Roy Lichtenstein (1923-1997) was born in New York City, the son of a successful real estate developer, As a boy Lichtenstein had a passion for both science and comic books. In his teens, he became interested in art.
Lichtenstein attended Ohio State University in Columbus. His college studies were interrupted in 1943, when he was drafted. In 1946, he returned to Ohio to complete his undergraduate degree and master's degree—both in fine arts.
In the late 1940s, Lichtenstein often took his artistic subjects from mythology and from American history and folklore, and he painted those subjects in styles that paid homage to earlier art, from the 18th century through modernism.

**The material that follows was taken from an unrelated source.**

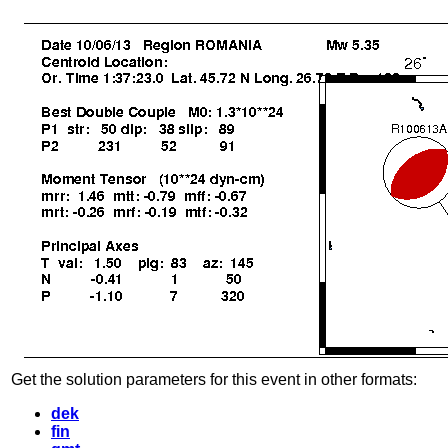
Get the solution parameters for this event in other formats:
dek
fin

Roy began experimenting with different subjects and methods in the early 1960s, His newer work was both a commentary on American popular culture and a reaction to the recent success of Abstract Expressionist. Instead of painting abstract, often subject-less canvases as Pollock and others had had done, Lichtenstein took his imagery directly from comic books and advertising.
Inspired by advertisements and comic strips, Lichtenstein became a leading figure of the new Pop Art movement. His bright, graphic works parodied American popular culture and the art world itself. His best-known work from this period is "Whaam!," and ''Drowning Girl'' which he painted in 1963, which are generally regarded as his most famous works. Lichtenstein became known for his subversive way of mass-reproduced images.

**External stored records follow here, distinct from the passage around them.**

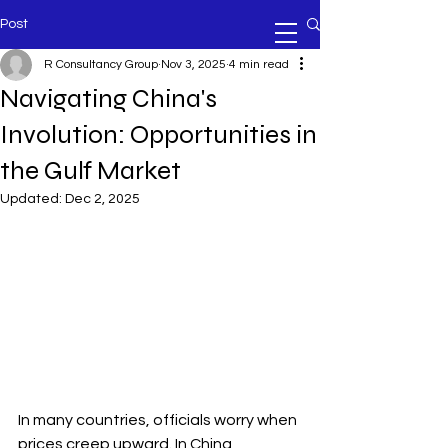
Post
R Consultancy Group
Nov 3, 2025
4 min read
Navigating China's
Involution: Opportunities in
the Gulf Market
Updated:
Dec 2, 2025
In many countries, officials worry when 
prices creep upward. In China,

''When I used cartoon images,
I used them ironically, to raise the question:
Why would anyone want to do this with modern painting?'
By the mid-1960s, he was nationally known and recognized as a leader in the Pop Art movement that also included Andy Warhol, James Rosenquist and Claes Oldenburg.
By the late 1960s, Lichtenstein stops using comic book sources. In the 1970s, his focus turned to creating paintings that referred to the art of early 20th century masters like Picasso, Henri Matisse, Fernand Léger and Salvador Dalí. In the 1980s and '90s, he also painted representations of modern house interiors, brush strokes and mirror reflections, all in his trademark, cartoon-like style. He also began working in sculpture.

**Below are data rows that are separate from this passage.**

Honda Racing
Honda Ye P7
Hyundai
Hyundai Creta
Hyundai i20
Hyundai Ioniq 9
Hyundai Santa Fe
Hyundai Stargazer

Although Lichtenstein was made famous for his artworks that featured comic books as his sources, he eventually stopped this technique during the latter parts of the 1960s. During the 1970s, the artist became more drawn towards creating artworks that had references to various artists in the 20th century. These artists whom he referred most of his masterpieces to included Salvador Dali, Claude Monet, Picasso and Vincent van Gogh.
Lichtenstein died of complications from pneumonia on September 29, 1997.